**TASK PROMPT:**
Your task is to filter the data below down to the lines holding "Vorteile".

Dataset excerpts:
= Beginning of Section =
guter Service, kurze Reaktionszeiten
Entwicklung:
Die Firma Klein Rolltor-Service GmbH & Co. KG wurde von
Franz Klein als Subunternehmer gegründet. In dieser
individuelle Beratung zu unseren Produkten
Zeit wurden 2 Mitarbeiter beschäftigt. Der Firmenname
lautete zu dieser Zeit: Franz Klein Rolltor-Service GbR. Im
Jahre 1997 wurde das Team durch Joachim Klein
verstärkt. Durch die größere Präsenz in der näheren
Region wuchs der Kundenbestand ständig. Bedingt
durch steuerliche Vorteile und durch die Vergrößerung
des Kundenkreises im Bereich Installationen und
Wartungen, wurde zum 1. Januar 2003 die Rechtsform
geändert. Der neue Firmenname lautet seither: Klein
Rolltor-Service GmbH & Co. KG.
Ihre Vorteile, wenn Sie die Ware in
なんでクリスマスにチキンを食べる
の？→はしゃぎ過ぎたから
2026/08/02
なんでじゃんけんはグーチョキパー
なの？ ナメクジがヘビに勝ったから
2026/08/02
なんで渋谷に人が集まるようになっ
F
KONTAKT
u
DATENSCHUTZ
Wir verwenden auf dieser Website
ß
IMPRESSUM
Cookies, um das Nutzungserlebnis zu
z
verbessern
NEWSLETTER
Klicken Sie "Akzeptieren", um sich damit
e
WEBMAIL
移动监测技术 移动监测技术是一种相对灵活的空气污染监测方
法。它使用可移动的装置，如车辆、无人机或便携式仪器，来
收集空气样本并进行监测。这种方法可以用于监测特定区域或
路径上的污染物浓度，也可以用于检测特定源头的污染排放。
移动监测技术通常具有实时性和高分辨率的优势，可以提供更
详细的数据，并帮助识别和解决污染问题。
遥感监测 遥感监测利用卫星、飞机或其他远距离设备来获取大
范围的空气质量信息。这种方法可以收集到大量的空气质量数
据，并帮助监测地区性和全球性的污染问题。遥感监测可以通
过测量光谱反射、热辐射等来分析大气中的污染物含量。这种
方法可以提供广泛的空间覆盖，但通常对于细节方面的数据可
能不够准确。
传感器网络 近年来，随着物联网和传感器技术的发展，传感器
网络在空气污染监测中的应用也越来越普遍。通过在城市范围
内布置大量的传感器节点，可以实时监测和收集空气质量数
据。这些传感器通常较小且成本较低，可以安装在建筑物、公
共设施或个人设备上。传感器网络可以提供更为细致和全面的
= End of Section =
**EXERCISE OUTPUT:**
durch steuerliche Vorteile und durch die Vergrößerung
Ihre Vorteile, wenn Sie die Ware in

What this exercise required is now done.